A faithful copy of the data is the goal; set it down exactly, without the images.
***
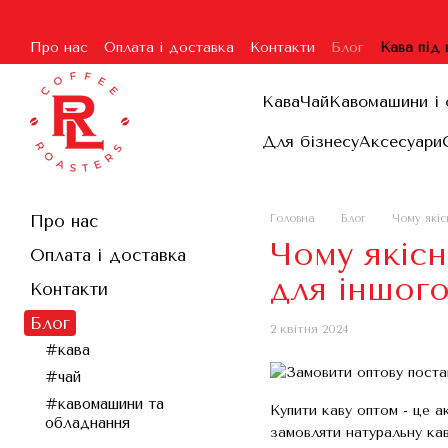
Перейти до основного контенту
Про нас
Оплата і доставка
Контакти
Блог
Кава під
Угода користувача
Гарантія та повернення
Договір п
Кава
Чай
Кавомашини і 
Для бізнесу
Аксесуари
Про нас
Головна
Блог
Чому якіс
Чому якісн
Оплата і доставка
для іншого
Контакти
Блог
2 квітня 2024
#кава
#чай
#кавомашини та
Купити каву оптом - це а
обладнання
замовляти натуральну кав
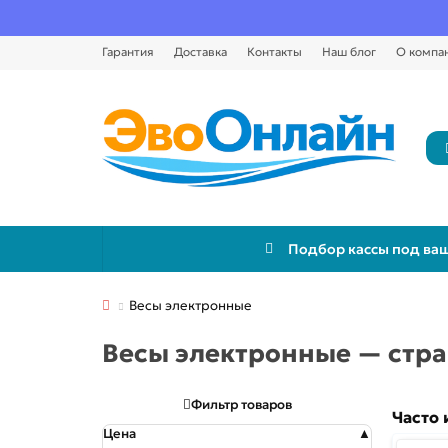
Гарантия
Доставка
Контакты
Наш блог
О компа
Подбор кассы под ваш
Весы электронные
Весы электронные — стра
Фильтр товаров
Часто 
Цена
***
### Solution to this problem
Перейти до основного контенту
Про нас
Оплата і доставка
Контакти
Блог
Кава під
Угода користувача
Гарантія та повернення
Договір п
Кава
Чай
Кавомашини і 
Для бізнесу
Аксесуари
Про нас
Головна
Блог
Чому якіс
Чому якісн
Оплата і доставка
для іншого
Контакти
Блог
2 квітня 2024
#кава
#чай
#кавомашини та
Купити каву оптом - це а
обладнання
замовляти натуральну кав
Гарантия
Доставка
Контакты
Наш блог
О компа
Подбор кассы под ваш
Весы электронные
Весы электронные — стра
Фильтр товаров
Часто 
Цена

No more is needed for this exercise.